- WHAT TO WORK ON -
Only one stretch of the data below is wanted: the lines from the one with "Прислать новость" through the one with "Московском районе", repeated exactly.

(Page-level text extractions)
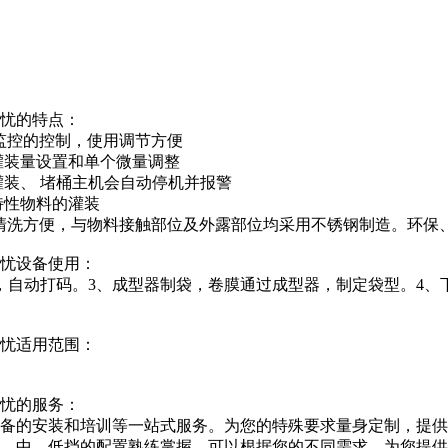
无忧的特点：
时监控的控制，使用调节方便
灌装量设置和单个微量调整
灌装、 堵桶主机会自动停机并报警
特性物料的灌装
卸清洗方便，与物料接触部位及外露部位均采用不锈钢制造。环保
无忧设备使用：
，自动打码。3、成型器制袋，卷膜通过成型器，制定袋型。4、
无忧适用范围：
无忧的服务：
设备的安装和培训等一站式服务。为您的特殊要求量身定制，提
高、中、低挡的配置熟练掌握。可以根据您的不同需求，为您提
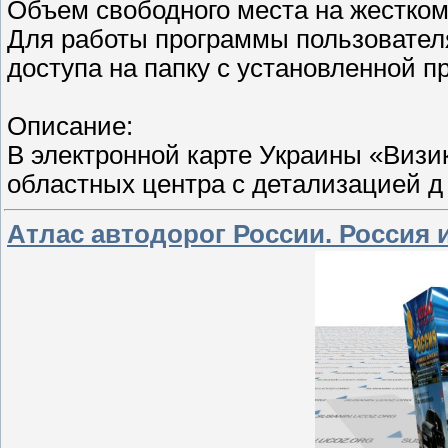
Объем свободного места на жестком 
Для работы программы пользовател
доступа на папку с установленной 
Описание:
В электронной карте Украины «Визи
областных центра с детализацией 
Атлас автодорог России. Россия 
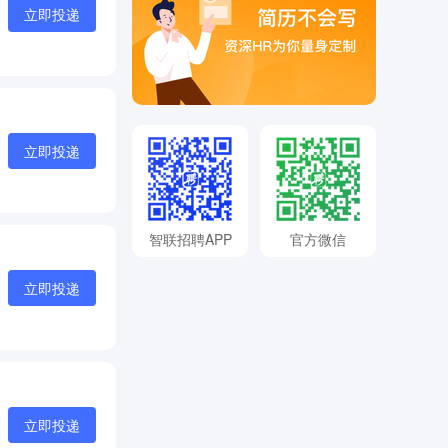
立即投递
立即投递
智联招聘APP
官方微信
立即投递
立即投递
...
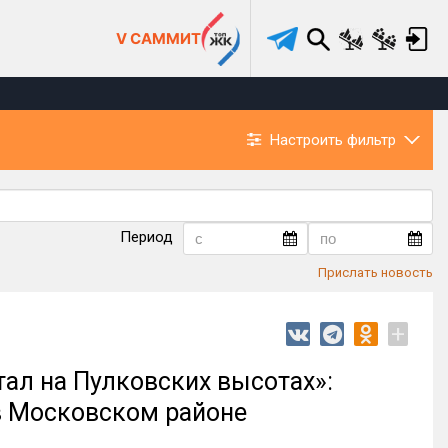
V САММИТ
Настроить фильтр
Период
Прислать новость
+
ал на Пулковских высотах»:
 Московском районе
...
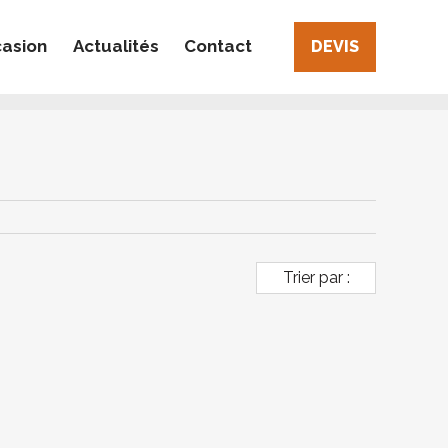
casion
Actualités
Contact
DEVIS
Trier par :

- PROBLEM SOLUTION -
Прислать новость
+
ал на Пулковских высотах»:
 Московском районе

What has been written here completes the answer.